Festival perché altro non può rappresentare, un evento dove sono presenti decine di stand, aree camping, aree ad uso grill, docce, attrazioni che lasciano a bocca aperta per l’efficace organizzazzione.

Si parte con i LIKE A STORM, decente opening, nessuna infamia e non mola gloria, ma hanno scaldato le orecchie ai metallari che erano già in pria fila ad ascoltarli.

Una scelta inusuale, quella dei LA PEGATINA, gruppo catalano di ska e rumba , ma come dichiarato dal cantante stesso, non conforme alla linea dei gruppi a seguire nella giornata, ma lo sapevano e il loro intento era di portare allegria. Obiettivo altamente riuscito visto che ha fatto ballare tutti nel pit, che si stava riempiendo, e fuori. Molto bravi e coraggiosi, capaci di coinvolgere un pubblico non loro.

 E poi arriva Il treno degli AIRBOURNE. Non fa fermate, non fa prigionieri, non fa stare fermi. Una macchina collaudata nel Running Wild che nei 50 minuti di set hanno fatto capire di che pasta sono fatti e che ha conquistato così tanta udience anche in terra nostrana. Gentilissimi nonostante dovevano partire in bus, ah la vita della rockstar, per farsi 12 ore e suonare a Lignano Sabbiadoro il giorno successivo.

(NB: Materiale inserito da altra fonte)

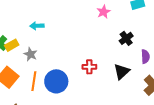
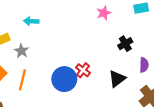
red cross: (89, 67) -> (83, 70), turned 32
blue circle: (56, 81) -> (64, 79), moved

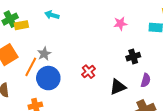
gray star: (21, 51) -> (44, 54), moved
blue circle: (64, 79) -> (48, 78), moved

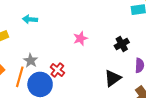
pink star: (120, 24) -> (80, 38), moved
red cross: (89, 72) -> (57, 70), moved

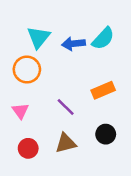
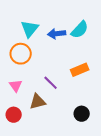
black circle: (106, 134) -> (82, 114), moved
brown triangle: (66, 143) -> (38, 102), moved
red circle: (28, 148) -> (14, 115), moved

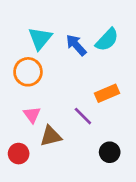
blue arrow: (57, 34) -> (76, 45), turned 54
purple line: (51, 83) -> (83, 116), moved
pink triangle: (16, 86) -> (32, 115), moved

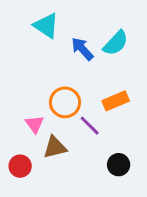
cyan triangle: (40, 38) -> (46, 26), moved, turned -35
orange circle: (28, 72) -> (65, 102), moved

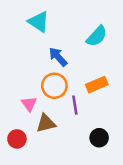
blue arrow: (82, 49) -> (58, 57), moved
purple line: (90, 126) -> (75, 105), turned 36

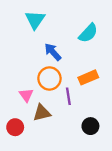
cyan triangle: (39, 22) -> (35, 20), turned 30

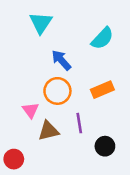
purple line: (68, 96) -> (79, 123), moved
red circle: (15, 127) -> (14, 159), moved

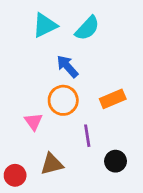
cyan triangle: (41, 23) -> (45, 25), turned 30
cyan semicircle: (102, 38) -> (87, 28), moved
brown triangle: (48, 131) -> (52, 164), moved

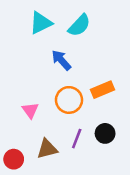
orange circle: (63, 100) -> (69, 100), moved
purple line: (87, 136) -> (77, 139), moved, turned 30
black circle: (116, 161) -> (105, 133), moved

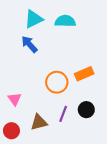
cyan semicircle: (79, 25) -> (65, 21), turned -132
blue arrow: (61, 60) -> (29, 44), moved
pink triangle: (30, 110) -> (15, 99), moved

Dei STEEL PANTHERS si sa già tutto, atteggiamento glam, sfottò sessuali di dubbio gusto che fa sempre ridere, ma anche un bel gruppo che sa suonare quello che propone. Niente più ma è giusto così. Nel loro set di una ora e mezza era più il tempo incentrato all’intrattenimento che al suonare, al far salire venti ragazze e chiedere di tirar giù i reggiseni.

Discorso strano e particolare per i FIVE FINGER DEATH PUNCH. Dopo gli accadimenti recenti al frontman del gruppo c’era curiosità su come si sarebbero proposti. Musicalmente al meglio. Tranquilli su album, delle macchine nei LIVE, come dovrebbero essere i gruppi! Poco importa la scusa che hanno dato al pubblico che il loro frontman stava malissimo e veniva sostituito fino a data da destinarsi. Hanno regalato al pubblico una ora e tre quarti intensissima sia per la violenza di esecuzione che per l’intensità della performance, grazie anche alle doti di Tommy Vext. Bravi!!! Da rivedere quando torneranno in Italia

E poi loro, il gruppo atteso della giornata, i LINKIN PARK.

Inutile girarci attorno, ha ragione Chester nell’affermare che bisogna dimenticare quello che si è fatto e andare avanti. Partenza ottima con Talking to myself dove il gruppo fa chiaramente capire la potenza di fuoco a livello di suoni, coreografia luci e impatto sonoro hanno i linking park.

Si spazia su tutta la discografia ma i pezzi che rimangono sono ancora quelli degli album di hybrid theory  meteora dai quali su un set di 21 canzoni ne suonano ben 11.

Concerto ineccepibile e il pubblico ha apprezzato. Anche i pezzi del nuovo lavoro, cosi distanti dal passato. Ma il pubblico europeo è di vedute  molto aperte  cui piacciono certe sonorità. A Bleed it out è riservato la chiusura del primo giorno di NovaRock, e la notte si anima del suo popolo.